We examine the welfare effects of the interaction of three types of technological progress in medicine and health insurance; some paradoxes emerge. The model specifies three types of people: W (well); H (sick with high cure rate if treated); and L (sick with low cure rate if treated). There are four insurance modes: Indemnity (I): fully covered treatments for Hs, cash bribes for Ls to forgo treatment); Deductible (D): partially covered treatments for Hs, no treatments for Ls); Zero (Z): no insurance and no treatments); and Full (F): fully covered treatments for Hs and Ls). The three types of technological progress are represented as population shifts from sicker to healthier classes of people; for brevity, we call the shifts L—>W, H—>W, and L—>H, and describe each as follows:

L—>W: Improved ability to prevent illness among Ls- unambiguously improves welfare and seems to yield intuitive mode sequences.

H—>W: Improved ability to prevent illness among Hs- unambiguously improves welfare but sometimes yields surprising mode sequences. Examples: F-Z (full insurance when there are many Hs, no insurance when there are fewer Hs); and D-F-D (Hs partially covered, then fully covered, then only partially covered once again. Ls not treated, then treated, then not treated once again.).

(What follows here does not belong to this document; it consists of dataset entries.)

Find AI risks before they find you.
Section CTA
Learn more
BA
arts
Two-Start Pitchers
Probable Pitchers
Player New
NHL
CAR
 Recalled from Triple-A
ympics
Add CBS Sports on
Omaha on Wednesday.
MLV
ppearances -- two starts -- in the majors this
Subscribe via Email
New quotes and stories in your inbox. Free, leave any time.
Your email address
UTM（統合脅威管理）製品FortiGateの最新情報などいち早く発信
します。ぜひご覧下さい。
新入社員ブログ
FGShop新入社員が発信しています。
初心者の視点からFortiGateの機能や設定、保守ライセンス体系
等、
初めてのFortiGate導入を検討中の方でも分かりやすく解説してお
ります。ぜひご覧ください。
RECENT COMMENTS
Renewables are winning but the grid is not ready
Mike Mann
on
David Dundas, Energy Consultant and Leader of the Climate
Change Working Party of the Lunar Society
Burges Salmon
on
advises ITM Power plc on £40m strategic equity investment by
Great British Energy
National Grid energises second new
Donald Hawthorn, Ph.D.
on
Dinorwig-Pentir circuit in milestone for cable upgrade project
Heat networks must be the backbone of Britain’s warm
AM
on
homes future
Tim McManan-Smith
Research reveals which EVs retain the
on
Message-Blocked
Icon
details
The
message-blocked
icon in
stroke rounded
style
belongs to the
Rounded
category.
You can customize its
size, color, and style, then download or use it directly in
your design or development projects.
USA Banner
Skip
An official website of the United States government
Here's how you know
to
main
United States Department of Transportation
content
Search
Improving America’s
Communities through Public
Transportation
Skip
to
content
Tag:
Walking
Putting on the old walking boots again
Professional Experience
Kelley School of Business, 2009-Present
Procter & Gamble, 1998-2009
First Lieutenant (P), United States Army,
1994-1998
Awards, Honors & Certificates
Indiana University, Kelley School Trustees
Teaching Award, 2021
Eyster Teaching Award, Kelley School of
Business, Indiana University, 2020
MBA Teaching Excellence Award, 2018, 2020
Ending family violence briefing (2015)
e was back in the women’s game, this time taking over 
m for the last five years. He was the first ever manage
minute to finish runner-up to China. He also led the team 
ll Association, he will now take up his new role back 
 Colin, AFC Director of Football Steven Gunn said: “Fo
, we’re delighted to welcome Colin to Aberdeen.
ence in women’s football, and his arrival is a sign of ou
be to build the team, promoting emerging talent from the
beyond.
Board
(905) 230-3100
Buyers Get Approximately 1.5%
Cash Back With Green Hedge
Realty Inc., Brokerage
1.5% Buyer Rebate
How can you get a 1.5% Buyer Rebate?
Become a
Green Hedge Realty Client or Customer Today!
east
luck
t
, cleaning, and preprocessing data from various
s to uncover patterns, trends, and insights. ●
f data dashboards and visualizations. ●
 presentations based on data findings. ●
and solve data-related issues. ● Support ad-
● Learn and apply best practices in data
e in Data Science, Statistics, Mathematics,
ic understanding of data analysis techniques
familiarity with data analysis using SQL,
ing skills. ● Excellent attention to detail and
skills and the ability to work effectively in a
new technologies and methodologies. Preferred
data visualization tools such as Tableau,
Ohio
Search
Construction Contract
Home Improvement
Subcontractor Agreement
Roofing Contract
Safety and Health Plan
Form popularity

L—>H: Some would-be Ls become more highly treatable Hs. Here, technological progress not only yields surprising mode shifts (e.g., D-Z-I-Z), but the welfare effects of progress are ambiguous. This is because L—>H may lead to more people being treated and cured (a welfare gain), but at a cost of higher premiums for all subscribers (a welfare loss).

The paradoxical results are in part explained by the fact that utility is a concave function of wealth and a linear function of health.The three shifts could also be interpreted as autonomous demographic changes rather than as technological progress.